As everyone involved with immigration knows, there are four agencies of the federal government which together have control over almost everything sub sole that affects our immigration system.

The first is, of course, the Department of Homeland Security, which decides who is eligible for various types of immigration classifications or status through USCIS, admits people to the US through CBP, and enforces the laws against unauthorized immigration through ICE.

Next, of course, is the Department of State, which issues visas. Then comes the Department of Justice, which controls the deportation system through the EOIR and prosecutes immigration related crimes.

Finally, there is the Department of Labor, which is responsible for issuing labor certifications and certifying labor condition applications for employment based green cards and certain temporary work categories, such as H-1B.

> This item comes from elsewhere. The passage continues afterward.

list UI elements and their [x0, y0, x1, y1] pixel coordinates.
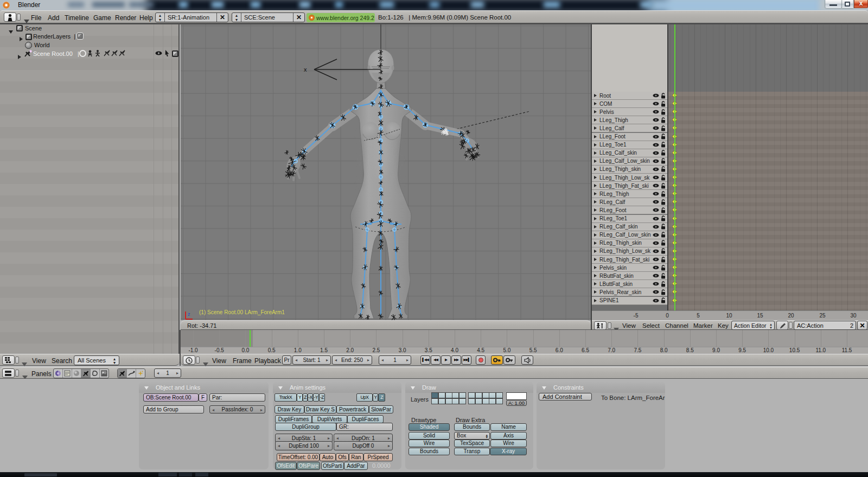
- svg-text:x: x: [304, 66, 307, 73]
- svg-text:z: z: [188, 311, 190, 317]
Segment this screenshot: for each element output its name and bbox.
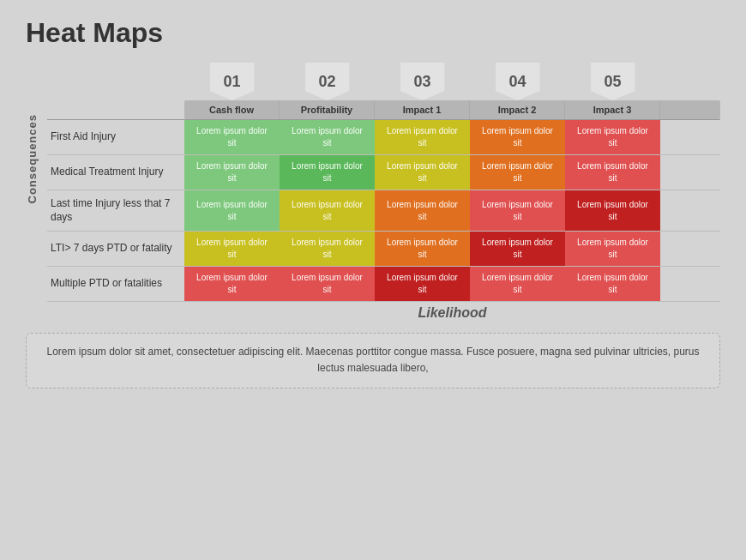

Obviously, the people who are appointed to run these agencies have tremendous power over the direction in which these agencies will move in terms of pursuing either more liberal immigration policies or more restrictive ones.

In keeping with his campaign promises to pursue stricter immigration policies, which were often accompanied by inflammatory rhetoric highlighting the perceived dangers of "uncontrolled" both legal and illegal immigration to America's economy and society, as in his August 31 Phoenix immigration manifesto, President-elect Trump, has already announced the appointment of one of America's most powerful and influential opponents of all immigrant, Senator Jeff Sessions, to head the Justice Department as the next Attorney General.

This will give him the power to appoint immigration judges who are hostile to immigration in general, fire immigration judges who are not and to do the same with members of the Board of Immigration Appeals.

The Justice Department could, and almost certainly will, be turned into a vast deportation machine, in keeping with Trump's promise to begin deporting up to 3 million "criminal aliens" immediately upon taking office.

Suppose there are not enough immigrants with criminal conviction records already in the United States to fulfill this hefty quota. The Attorney General can create them by stepping up prosecutions for a variety of immigration-related crimes which are already on the books, including the reliable standby that the Obama administration has already made extensive use of, EWI.

Moreover, even the threat that an employer who meticulously follows all of the complex immgration rules for hiring foreigh workers may face criminal investigation or prosecution on Trumped-up "fraud" or minor or inadvertent paperwork violation charges, may be enough to discourage many employers from hiring even the most qualified and badly needed foreign workers.

This could close America's doors to skilled and professional workers from countries such as India and China which do not fit neatly into the ideology of advisors to the new president such as Stephen Bannon, who, in a 2014 Vatican symposium, called himself a "nationalist" with a mission to protect "traditional" civilization of the "Judeo-Christian West". (In other words, no immigrants who are not white Europeans need apply.) See:

If in fact President Trump is serious about reducing legal immigration to "historical" levels and revisiting "outmoded", "decades-old" immigration laws such as the 1965 immigration reform law which ended 80 years of white supremacist immigration laws including the Chinese exclusion laws and the 1924 Johnson-Reed immigration act, as he more than hinted at doing in his August 31 Phoenix immigration manifesto, what better way could there be to accomplish this than by threatening to put US employers who hire foreign workers from countries outside the "traditional", "Judeo-Christian West" in jail?

Horseman Number 1.

The next of the four horsemen, though he or she has not been appointed yet, could well be the head of the Labor Department. On November 21, Trump announced that he would "direct the Department of Labor to investigate all abuses of visa programs that undercut the American worker".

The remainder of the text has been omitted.